Task to complete — Please give the count of lines below that include "date" and leave out everything else.

Available data —
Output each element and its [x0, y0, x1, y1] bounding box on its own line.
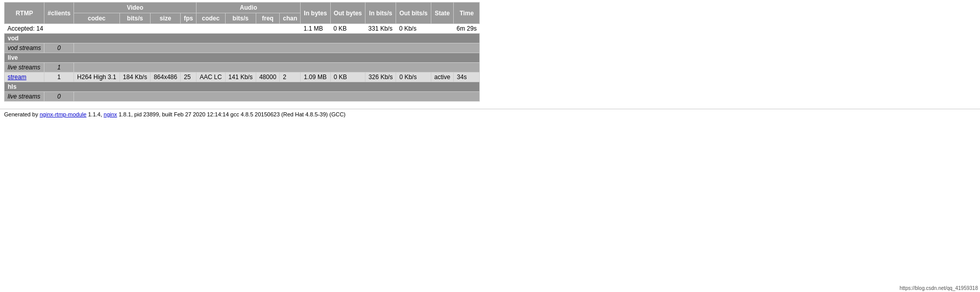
col-state: State	[431, 3, 453, 24]
stream-video-bits: 184 Kb/s	[119, 72, 150, 82]
stream-video-fps: 25	[181, 72, 197, 82]
stream-audio-chan: 2	[280, 72, 301, 82]
live-streams-row: live streams 1	[5, 63, 480, 72]
accepted-label: Accepted: 14	[5, 24, 74, 34]
vod-section-label: vod	[5, 34, 480, 43]
stream-in-bytes: 1.09 MB	[301, 72, 330, 82]
col-video-size: size	[151, 13, 181, 24]
col-clients: #clients	[44, 3, 74, 24]
vod-streams-row: vod streams 0	[5, 43, 480, 53]
stream-link[interactable]: stream	[8, 74, 27, 81]
col-audio-bits: bits/s	[225, 13, 256, 24]
live-spacer	[74, 63, 480, 72]
accepted-audio-spacer	[197, 24, 301, 34]
stream-time: 34s	[454, 72, 480, 82]
stream-out-bits: 0 Kb/s	[396, 72, 431, 82]
col-audio-chan: chan	[280, 13, 301, 24]
accepted-state	[431, 24, 453, 34]
table-header-row: RTMP #clients Video Audio In bytes Out b…	[5, 3, 480, 13]
col-in-bytes: In bytes	[301, 3, 330, 24]
stream-clients: 1	[44, 72, 74, 82]
hls-streams-row: live streams 0	[5, 92, 480, 102]
section-live: live	[5, 53, 480, 63]
footer: Generated by nginx-rtmp-module 1.1.4, ng…	[0, 109, 980, 119]
live-stream-count: 1	[44, 63, 74, 72]
accepted-row: Accepted: 14 1.1 MB 0 KB 331 Kb/s 0 Kb/s…	[5, 24, 480, 34]
footer-module-version: 1.1.4,	[86, 111, 104, 117]
stream-audio-bits: 141 Kb/s	[225, 72, 256, 82]
col-out-bytes: Out bytes	[330, 3, 365, 24]
stream-in-bits: 326 Kb/s	[365, 72, 396, 82]
section-vod: vod	[5, 34, 480, 43]
col-video-fps: fps	[181, 13, 197, 24]
accepted-out-bytes: 0 KB	[330, 24, 365, 34]
stream-name[interactable]: ➠ stream	[5, 72, 44, 82]
col-audio-codec: codec	[197, 13, 225, 24]
vod-stream-count: 0	[44, 43, 74, 53]
accepted-time: 6m 29s	[454, 24, 480, 34]
footer-generated-text: Generated by	[4, 111, 40, 117]
stream-row: ➠ stream 1 H264 High 3.1 184 Kb/s 864x48…	[5, 72, 480, 82]
col-audio-freq: freq	[256, 13, 279, 24]
footer-rest: 1.8.1, pid 23899, built Feb 27 2020 12:1…	[117, 111, 346, 117]
stream-audio-freq: 48000	[256, 72, 279, 82]
hls-stream-count: 0	[44, 92, 74, 102]
vod-streams-label: vod streams	[5, 43, 44, 53]
col-out-bits: Out bits/s	[396, 3, 431, 24]
hls-streams-label: live streams	[5, 92, 44, 102]
nginx-link[interactable]: nginx	[104, 111, 117, 117]
col-video-bits: bits/s	[119, 13, 150, 24]
col-audio-group: Audio	[197, 3, 301, 13]
section-hls: hls	[5, 82, 480, 92]
col-video-codec: codec	[74, 13, 120, 24]
stream-state: active	[431, 72, 453, 82]
vod-spacer	[74, 43, 480, 53]
live-streams-label: live streams	[5, 63, 44, 72]
col-in-bits: In bits/s	[365, 3, 396, 24]
stream-out-bytes: 0 KB	[330, 72, 365, 82]
accepted-in-bits: 331 Kb/s	[365, 24, 396, 34]
col-time: Time	[454, 3, 480, 24]
stream-video-codec: H264 High 3.1	[74, 72, 120, 82]
stream-video-size: 864x486	[151, 72, 181, 82]
col-rtmp: RTMP	[5, 3, 44, 24]
accepted-video-spacer	[74, 24, 197, 34]
hls-section-label: hls	[5, 82, 480, 92]
rtmp-table: RTMP #clients Video Audio In bytes Out b…	[4, 2, 480, 102]
accepted-in-bytes: 1.1 MB	[301, 24, 330, 34]
hls-spacer	[74, 92, 480, 102]
main-container: RTMP #clients Video Audio In bytes Out b…	[0, 0, 980, 104]
col-video-group: Video	[74, 3, 197, 13]
nginx-rtmp-module-link[interactable]: nginx-rtmp-module	[40, 111, 87, 117]
live-section-label: live	[5, 53, 480, 63]
accepted-out-bits: 0 Kb/s	[396, 24, 431, 34]
stream-audio-codec: AAC LC	[197, 72, 225, 82]
arrow-container: ➠ stream	[8, 74, 27, 81]
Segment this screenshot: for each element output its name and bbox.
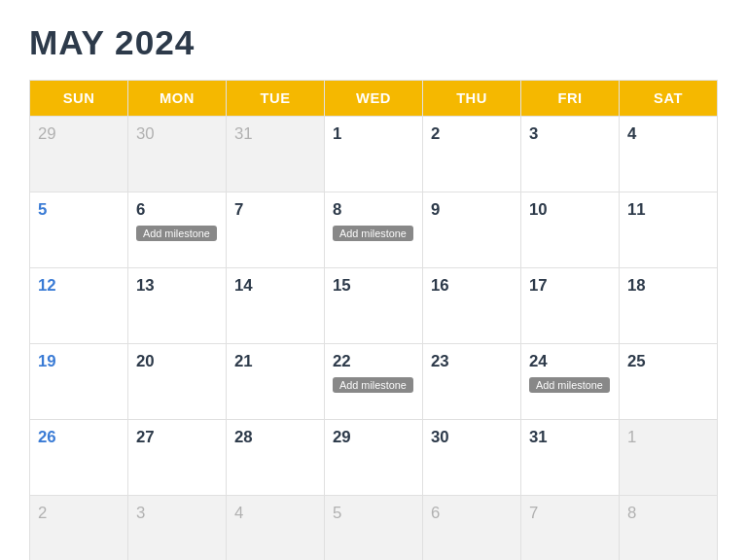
calendar-cell: 8Add milestone [325, 192, 423, 268]
calendar-week-3: 19202122Add milestone2324Add milestone25 [30, 344, 718, 420]
day-header-sun: SUN [30, 81, 128, 117]
calendar-week-2: 12131415161718 [30, 268, 718, 344]
calendar-cell: 2 [30, 496, 128, 561]
day-number: 15 [333, 276, 414, 296]
milestone-button[interactable]: Add milestone [136, 226, 217, 241]
milestone-button[interactable]: Add milestone [333, 377, 413, 393]
calendar-cell: 1 [325, 117, 423, 192]
day-number: 25 [627, 352, 709, 371]
calendar-title: MAY 2024 [29, 23, 718, 62]
day-header-sat: SAT [620, 81, 718, 117]
milestone-button[interactable]: Add milestone [529, 377, 610, 393]
day-number: 21 [234, 352, 316, 371]
calendar-cell: 21 [227, 344, 325, 420]
day-number: 5 [38, 200, 120, 220]
day-number: 4 [234, 504, 316, 523]
calendar-cell: 25 [620, 344, 718, 420]
calendar-cell: 20 [128, 344, 227, 420]
day-number: 30 [136, 124, 218, 144]
milestone-button[interactable]: Add milestone [333, 226, 413, 241]
calendar-cell: 30 [423, 420, 521, 496]
calendar-cell: 5 [325, 496, 423, 561]
day-header-tue: TUE [227, 81, 325, 117]
day-number: 6 [431, 504, 513, 523]
day-number: 12 [38, 276, 120, 296]
day-number: 29 [333, 428, 414, 447]
calendar-cell: 29 [325, 420, 423, 496]
calendar-cell: 3 [128, 496, 227, 561]
calendar-table: SUNMONTUEWEDTHUFRISAT 293031123456Add mi… [29, 80, 718, 560]
day-header-fri: FRI [521, 81, 620, 117]
day-number: 13 [136, 276, 218, 296]
calendar-cell: 31 [227, 117, 325, 192]
day-number: 4 [627, 124, 709, 144]
day-number: 1 [333, 124, 414, 144]
day-number: 31 [234, 124, 316, 144]
day-number: 7 [234, 200, 316, 220]
day-number: 22 [333, 352, 414, 371]
calendar-week-1: 56Add milestone78Add milestone91011 [30, 192, 718, 268]
calendar-cell: 22Add milestone [325, 344, 423, 420]
calendar-cell: 15 [325, 268, 423, 344]
calendar-cell: 31 [521, 420, 620, 496]
calendar-week-5: 2345678 [30, 496, 718, 561]
calendar-cell: 19 [30, 344, 128, 420]
calendar-cell: 29 [30, 117, 128, 192]
day-header-wed: WED [325, 81, 423, 117]
day-number: 27 [136, 428, 218, 447]
day-number: 9 [431, 200, 513, 220]
calendar-cell: 8 [620, 496, 718, 561]
calendar-cell: 28 [227, 420, 325, 496]
day-number: 1 [627, 428, 709, 447]
calendar-week-4: 2627282930311 [30, 420, 718, 496]
calendar-cell: 7 [521, 496, 620, 561]
day-number: 2 [38, 504, 120, 523]
day-number: 31 [529, 428, 611, 447]
calendar-cell: 16 [423, 268, 521, 344]
day-number: 6 [136, 200, 218, 220]
day-number: 19 [38, 352, 120, 371]
calendar-cell: 27 [128, 420, 227, 496]
day-number: 11 [627, 200, 709, 220]
day-number: 17 [529, 276, 611, 296]
day-number: 14 [234, 276, 316, 296]
day-number: 28 [234, 428, 316, 447]
day-header-mon: MON [128, 81, 227, 117]
calendar-cell: 14 [227, 268, 325, 344]
calendar-cell: 23 [423, 344, 521, 420]
calendar-cell: 6Add milestone [128, 192, 227, 268]
day-number: 30 [431, 428, 513, 447]
calendar-cell: 30 [128, 117, 227, 192]
calendar-cell: 2 [423, 117, 521, 192]
day-number: 2 [431, 124, 513, 144]
calendar-cell: 3 [521, 117, 620, 192]
calendar-cell: 11 [620, 192, 718, 268]
calendar-cell: 24Add milestone [521, 344, 620, 420]
calendar-cell: 12 [30, 268, 128, 344]
day-number: 8 [627, 504, 709, 523]
day-number: 18 [627, 276, 709, 296]
day-number: 24 [529, 352, 611, 371]
calendar-cell: 7 [227, 192, 325, 268]
day-number: 23 [431, 352, 513, 371]
calendar-cell: 1 [620, 420, 718, 496]
calendar-cell: 5 [30, 192, 128, 268]
calendar-cell: 10 [521, 192, 620, 268]
calendar-cell: 26 [30, 420, 128, 496]
calendar-cell: 17 [521, 268, 620, 344]
day-number: 3 [529, 124, 611, 144]
day-number: 8 [333, 200, 414, 220]
calendar-cell: 13 [128, 268, 227, 344]
day-number: 29 [38, 124, 120, 144]
calendar-week-0: 2930311234 [30, 117, 718, 192]
calendar-cell: 4 [620, 117, 718, 192]
day-number: 10 [529, 200, 611, 220]
day-number: 16 [431, 276, 513, 296]
day-number: 7 [529, 504, 611, 523]
day-number: 3 [136, 504, 218, 523]
calendar-cell: 6 [423, 496, 521, 561]
day-number: 26 [38, 428, 120, 447]
day-header-thu: THU [423, 81, 521, 117]
calendar-cell: 18 [620, 268, 718, 344]
calendar-cell: 4 [227, 496, 325, 561]
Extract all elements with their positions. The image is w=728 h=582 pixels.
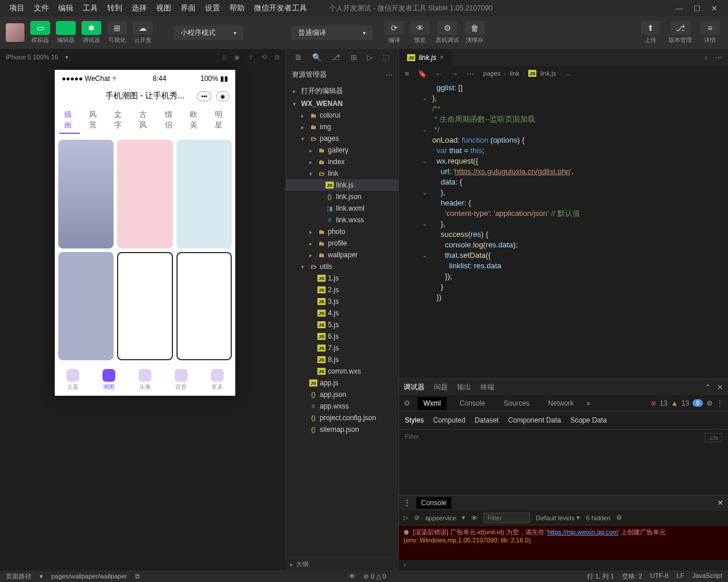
category-tab[interactable]: 插画 — [59, 107, 80, 134]
dbg-tab[interactable]: 终端 — [480, 382, 494, 392]
nav-item[interactable]: 文案 — [66, 369, 79, 391]
eye-icon[interactable]: 👁 — [471, 514, 478, 521]
copy-icon[interactable]: ⧉ — [135, 573, 140, 580]
rotate-icon[interactable]: ⟲ — [261, 54, 267, 61]
levels-dropdown[interactable]: Default levels ▾ — [536, 514, 580, 521]
list-icon[interactable]: ≡ — [405, 69, 409, 78]
tree-row[interactable]: JScomm.wxs — [286, 365, 398, 377]
tool-button[interactable]: ⬆ — [641, 21, 660, 35]
tree-row[interactable]: JS3.js — [286, 296, 398, 307]
close-icon[interactable]: ✕ — [718, 499, 723, 507]
dbg-tab[interactable]: 调试器 — [404, 382, 425, 392]
category-tab[interactable]: 风景 — [84, 107, 105, 134]
tree-row[interactable]: ▾🗁pages — [286, 133, 398, 144]
record-icon[interactable]: ◉ — [234, 54, 240, 61]
share-icon[interactable]: ⇪ — [248, 54, 253, 61]
context-dropdown[interactable]: appservice — [425, 514, 456, 521]
close-icon[interactable]: ✕ — [717, 383, 723, 392]
tool-button[interactable]: 👁 — [410, 21, 430, 35]
editor-tab[interactable]: JSlink.js× — [399, 49, 452, 66]
debug-icon[interactable]: ▷ — [367, 53, 373, 62]
tree-row[interactable]: {}project.config.json — [286, 412, 398, 424]
inspect-tab[interactable]: Console — [454, 397, 491, 410]
tree-row[interactable]: #link.wxss — [286, 214, 398, 226]
tree-row[interactable]: ▸🖿colorui — [286, 109, 398, 121]
tree-section[interactable]: ▾WX_WENAN — [286, 98, 398, 109]
console-prompt[interactable]: › — [399, 560, 728, 570]
nav-item[interactable]: 潮图 — [103, 369, 115, 391]
device-label[interactable]: iPhone 5 100% 16 — [6, 54, 58, 61]
more-icon[interactable]: ⋯ — [386, 71, 393, 79]
inspect-tab[interactable]: Network — [542, 397, 579, 410]
tree-row[interactable]: JS2.js — [286, 284, 398, 296]
dbg-tab[interactable]: 问题 — [434, 382, 448, 392]
tool-button[interactable]: ⎇ — [670, 21, 690, 35]
inspect-tab[interactable]: Sources — [498, 397, 535, 410]
tree-section[interactable]: ▸打开的编辑器 — [286, 84, 398, 98]
console-filter-input[interactable] — [483, 513, 530, 523]
tree-row[interactable]: ▸🖿gallery — [286, 144, 398, 156]
minimize-icon[interactable]: — — [676, 4, 683, 13]
cls-toggle[interactable]: .cls — [705, 433, 723, 442]
tree-row[interactable]: JS7.js — [286, 342, 398, 354]
wallpaper-item[interactable] — [117, 252, 172, 361]
eye-icon[interactable]: 👁 — [349, 573, 355, 580]
tool-button[interactable]: 🗑 — [465, 21, 485, 35]
inspect-tab[interactable]: Wxml — [418, 397, 447, 410]
menu-item[interactable]: 选择 — [127, 3, 151, 12]
more-icon[interactable]: ⋯ — [467, 69, 474, 78]
category-tab[interactable]: 明星 — [210, 107, 231, 134]
device-icon[interactable]: ▯ — [222, 54, 226, 61]
more-icon[interactable]: ⋮ — [404, 499, 411, 507]
more-icon[interactable]: ⋯ — [715, 54, 722, 62]
nav-item[interactable]: 更多 — [211, 369, 224, 391]
copy-icon[interactable]: ⧉ — [275, 54, 280, 61]
tree-row[interactable]: JS6.js — [286, 331, 398, 342]
tree-row[interactable]: JSlink.js — [286, 179, 398, 191]
nav-item[interactable]: 背景 — [175, 369, 188, 391]
tree-row[interactable]: ▸🖿img — [286, 121, 398, 133]
chevron-up-icon[interactable]: ⌃ — [705, 383, 711, 392]
target-icon[interactable]: ◉ — [216, 91, 229, 101]
tool-button[interactable]: ☁ — [133, 21, 153, 35]
tool-button[interactable]: ⊞ — [107, 21, 127, 35]
tree-row[interactable]: JSapp.js — [286, 377, 398, 389]
wallpaper-item[interactable] — [58, 252, 114, 361]
styles-tab[interactable]: Computed — [433, 416, 465, 424]
play-icon[interactable]: ▷ — [404, 514, 408, 521]
compile-dropdown[interactable]: 普通编译▾ — [291, 26, 373, 40]
tree-row[interactable]: JS4.js — [286, 307, 398, 319]
search-icon[interactable]: 🔍 — [312, 53, 321, 62]
back-icon[interactable]: ← — [435, 69, 443, 78]
tree-row[interactable]: {}app.json — [286, 389, 398, 400]
tree-row[interactable]: #app.wxss — [286, 400, 398, 412]
tree-row[interactable]: ▸🖿profile — [286, 237, 398, 249]
avatar[interactable] — [6, 23, 24, 42]
mode-dropdown[interactable]: 小程序模式▾ — [174, 26, 243, 40]
category-tab[interactable]: 文字 — [109, 107, 130, 134]
menu-item[interactable]: 文件 — [29, 3, 54, 12]
category-tab[interactable]: 古风 — [135, 107, 155, 134]
tree-row[interactable]: ▸🖿index — [286, 156, 398, 168]
bookmark-icon[interactable]: 🔖 — [418, 69, 427, 78]
close-icon[interactable]: ✕ — [711, 4, 718, 13]
split-icon[interactable]: ⫞ — [704, 54, 707, 62]
tree-row[interactable]: ▾🗁utils — [286, 261, 398, 272]
wallpaper-item[interactable] — [176, 140, 232, 249]
tree-row[interactable]: JS8.js — [286, 354, 398, 365]
menu-item[interactable]: 工具 — [78, 3, 103, 12]
menu-item[interactable]: 帮助 — [225, 3, 249, 12]
styles-tab[interactable]: Component Data — [508, 416, 561, 424]
menu-item[interactable]: 编辑 — [54, 3, 78, 12]
tree-row[interactable]: ▸🖿photo — [286, 226, 398, 237]
tool-button[interactable]: ✱ — [82, 21, 101, 35]
clear-icon[interactable]: ⊘ — [414, 514, 419, 521]
category-tab[interactable]: 情侣 — [160, 107, 181, 134]
tree-row[interactable]: {}link.json — [286, 191, 398, 203]
code-editor[interactable]: gglist: []⌄ }, /** * 生命周期函数--监听页面加载⌄ */ … — [399, 80, 728, 378]
gear-icon[interactable]: ⚙ — [616, 514, 622, 521]
tool-button[interactable]: ▭ — [30, 21, 50, 35]
inspect-icon[interactable]: ⯐ — [404, 399, 411, 407]
category-tab[interactable]: 欧美 — [185, 107, 206, 134]
tool-button[interactable]: ≡ — [700, 21, 720, 35]
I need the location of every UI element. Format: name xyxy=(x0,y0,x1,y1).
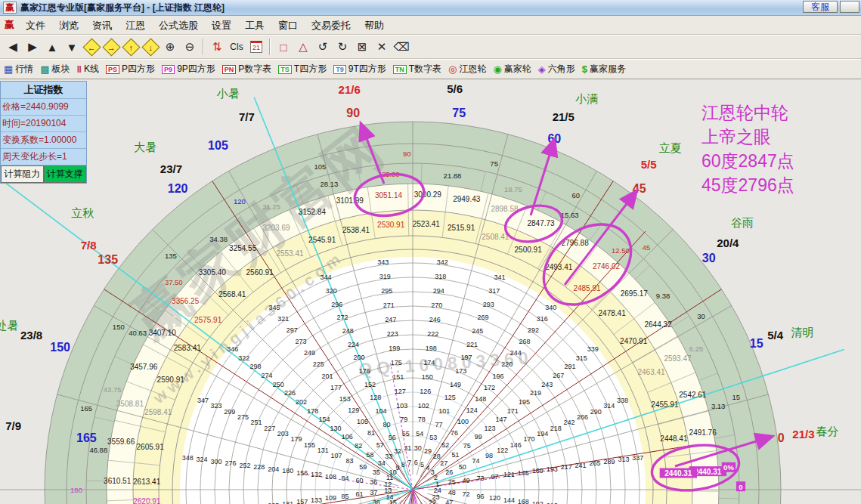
drawing-toolbar: ◀▶▲▼←→↑↓⊕⊖⇅Cls21□△↺↻⊠✕⌫ xyxy=(0,35,861,59)
view-t9-square-button[interactable]: T99T四方形 xyxy=(333,63,386,76)
view-blocks-button[interactable]: ▩板块 xyxy=(40,63,70,76)
price-inner-label: 2455.91 xyxy=(651,400,679,409)
view-hexagon-button[interactable]: ◈六角形 xyxy=(538,63,575,76)
menu-item-帮助[interactable]: 帮助 xyxy=(358,18,391,32)
view-t-square-button[interactable]: TST四方形 xyxy=(278,63,327,76)
svg-text:179: 179 xyxy=(290,435,302,443)
svg-text:3: 3 xyxy=(431,468,435,476)
clipped-title-button[interactable] xyxy=(840,1,859,13)
price-inner-label: 2463.41 xyxy=(637,368,665,376)
svg-text:124: 124 xyxy=(466,407,478,414)
svg-text:105: 105 xyxy=(357,418,368,425)
menu-item-公式选股[interactable]: 公式选股 xyxy=(152,18,205,32)
select-box-icon[interactable]: ⊠ xyxy=(352,38,372,56)
svg-text:274: 274 xyxy=(262,372,273,379)
menu-item-交易委托[interactable]: 交易委托 xyxy=(305,18,358,32)
svg-text:273: 273 xyxy=(295,338,306,345)
calc-resistance-button[interactable]: 计算阻力 xyxy=(1,165,44,183)
zoom-out-icon[interactable]: ⊖ xyxy=(180,38,200,56)
svg-text:129: 129 xyxy=(348,407,359,414)
price-outer-label: 3457.96 xyxy=(130,363,158,371)
solar-date-label: 21/3 xyxy=(792,428,814,441)
svg-text:174: 174 xyxy=(423,359,435,366)
svg-text:227: 227 xyxy=(264,425,275,432)
price-inner-label: 2500.91 xyxy=(515,246,543,254)
percent-label: 46.88 xyxy=(89,446,107,454)
menu-item-工具[interactable]: 工具 xyxy=(238,18,271,32)
shift-left-icon[interactable]: ← xyxy=(82,38,101,56)
svg-text:78: 78 xyxy=(418,416,426,423)
svg-text:170: 170 xyxy=(523,435,534,443)
svg-text:293: 293 xyxy=(483,301,494,308)
nav-up-icon[interactable]: ▲ xyxy=(42,38,62,56)
price-outer-label: 3610.51 xyxy=(104,477,132,485)
svg-text:81: 81 xyxy=(367,429,375,437)
price-outer-label: 3101.99 xyxy=(336,196,364,205)
view-p-number-button[interactable]: PNP数字表 xyxy=(222,63,272,76)
svg-text:52: 52 xyxy=(441,441,449,449)
view-p-square-button[interactable]: PSP四方形 xyxy=(106,63,155,76)
menu-item-资讯[interactable]: 资讯 xyxy=(85,18,119,32)
shift-down-icon[interactable]: ↓ xyxy=(141,38,160,56)
nav-left-icon[interactable]: ◀ xyxy=(3,38,23,56)
outer-degree-label: 15 xyxy=(750,337,763,350)
svg-text:196: 196 xyxy=(493,373,504,380)
svg-text:342: 342 xyxy=(437,258,448,266)
nav-right-icon[interactable]: ▶ xyxy=(23,38,42,56)
nav-down-icon[interactable]: ▼ xyxy=(62,38,82,56)
svg-text:100: 100 xyxy=(457,418,469,425)
view-t-number-button[interactable]: TNT数字表 xyxy=(393,63,441,76)
percent-label: 0% xyxy=(723,463,734,472)
cls-button[interactable]: Cls xyxy=(227,38,246,56)
percent-label: 3.13 xyxy=(711,402,726,410)
menu-item-浏览[interactable]: 浏览 xyxy=(52,18,85,32)
wheel-annotation-text: 江恩轮中轮 上帝之眼 60度2847点 45度2796点 xyxy=(701,100,794,197)
svg-text:226: 226 xyxy=(284,389,296,397)
clear-icon[interactable]: ⌫ xyxy=(392,38,411,56)
svg-text:314: 314 xyxy=(603,402,615,410)
price-outer-label: 3407.10 xyxy=(149,329,177,337)
menu-item-设置[interactable]: 设置 xyxy=(205,18,238,32)
svg-text:201: 201 xyxy=(321,373,333,380)
menu-item-江恩[interactable]: 江恩 xyxy=(119,18,152,32)
app-icon: 赢 xyxy=(3,2,17,14)
t9-square-label: 9T四方形 xyxy=(348,63,386,76)
rotate-cw-icon[interactable]: ↻ xyxy=(333,38,352,56)
solar-date-label: 7/9 xyxy=(5,419,21,432)
svg-text:267: 267 xyxy=(553,372,564,379)
hexagon-icon: ◈ xyxy=(538,63,546,75)
menu-item-文件[interactable]: 文件 xyxy=(19,18,52,32)
calendar-icon[interactable]: 21 xyxy=(246,38,266,56)
svg-text:145: 145 xyxy=(518,469,529,477)
view-winner-wheel-button[interactable]: ◉赢家轮 xyxy=(493,63,531,76)
svg-text:120: 120 xyxy=(489,494,500,502)
calc-support-button[interactable]: 计算支撑 xyxy=(44,165,87,183)
view-kline-button[interactable]: ‖K线 xyxy=(77,63,99,76)
price-outer-label: 3000.29 xyxy=(414,190,442,199)
shift-up-icon[interactable]: ↑ xyxy=(121,38,141,56)
square-tool-icon[interactable]: □ xyxy=(274,38,293,56)
view-p9-square-button[interactable]: P99P四方形 xyxy=(162,63,215,76)
rotate-ccw-icon[interactable]: ↺ xyxy=(313,38,333,56)
toolbar-separator xyxy=(269,39,271,55)
svg-text:175: 175 xyxy=(391,359,402,366)
svg-text:54: 54 xyxy=(416,430,423,438)
view-gann-wheel-button[interactable]: ◎江恩轮 xyxy=(448,63,486,76)
shift-right-icon[interactable]: → xyxy=(101,38,121,56)
zoom-in-icon[interactable]: ⊕ xyxy=(160,38,180,56)
svg-text:109: 109 xyxy=(325,494,336,502)
center-cross-icon[interactable]: ✕ xyxy=(372,38,392,56)
degree-label: 45 xyxy=(643,243,651,252)
view-winner-service-button[interactable]: $赢家服务 xyxy=(582,63,626,76)
svg-text:122: 122 xyxy=(497,447,508,454)
view-quote-grid-button[interactable]: ▦行情 xyxy=(4,63,33,76)
customer-service-button[interactable]: 客服 xyxy=(803,1,838,13)
solar-date-label: 7/8 xyxy=(81,239,97,252)
price-inner-label: 2530.91 xyxy=(377,221,405,229)
menu-item-窗口[interactable]: 窗口 xyxy=(271,18,305,32)
svg-text:241: 241 xyxy=(575,462,587,469)
svg-text:192: 192 xyxy=(532,500,544,504)
triangle-tool-icon[interactable]: △ xyxy=(293,38,313,56)
outer-degree-label: 165 xyxy=(76,431,97,444)
t-updown-icon[interactable]: ⇅ xyxy=(207,38,227,56)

Task output — 3